Le groupe dispose de 15 jours pour faire part de ses observations, avant que l'interdiction définitive ne soit prononcée.

Défenseurs de l'environnement et apiculteurs ont applaudi à la nouvelle.

"C'est super!", a lancé le député PS Gérard Bapt, qui avait demandé cette interdiction. Les apiculteurs, "heureux", ont alerté sur l'urgence d'une interdiction effective, à quelques semaines du traitement des semences pour la prochaine récolte. "C'est enfin un pas dans la bonne direction", a souligné France nature environnement (FNE).

Tous ont souhaité aussi que tous les types de Cruiser, utilisé aussi pour le maïs, les pois et les betteraves, soient interdits. "L'utilisation généralisée des insecticides en enrobage de semences représente un danger pour la biodiversité dans son ensemble", a estimé Claudine Joly de FNE.

Générations Futures a jugé la décision du ministre "positive et hautement symbolique", en rupture avec celles de son prédécesseur.

Du côté des agriculteurs, la vision est radicalement différente. Gérard Tubery, président de la Fédération des producteurs d'oléagineux et de protéagineux s'est étonné d'une décision "disproportionnée par rapport aux conclusions du rapport de l'Anses", qui pénalise les Français par rapport à leurs concurrents européens.

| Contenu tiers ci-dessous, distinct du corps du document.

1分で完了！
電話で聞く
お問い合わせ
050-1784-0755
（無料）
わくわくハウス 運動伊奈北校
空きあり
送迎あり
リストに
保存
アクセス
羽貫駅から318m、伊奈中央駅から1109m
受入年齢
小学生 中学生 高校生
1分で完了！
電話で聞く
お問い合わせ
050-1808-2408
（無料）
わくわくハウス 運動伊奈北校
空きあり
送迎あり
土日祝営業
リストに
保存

De son côté, la Coordination rurale et l'Organisation de producteurs de grains s'étonnent qu'une autorisation de mise sur le marché délivrée il y a un peu plus d'un an puisse être retirée aussi rapidement.

Rappelant que les abeilles et les bourdons contribuent à la pollinisation de 80% des plantes à fleurs produisant fruits ou légumes, M. Le Foll a souligné que des alternatives existaient pour la protection du colza. "Si le retrait de l'autorisation est confirmé, les agriculteurs auront donc des solutions", a-t-il affirmé.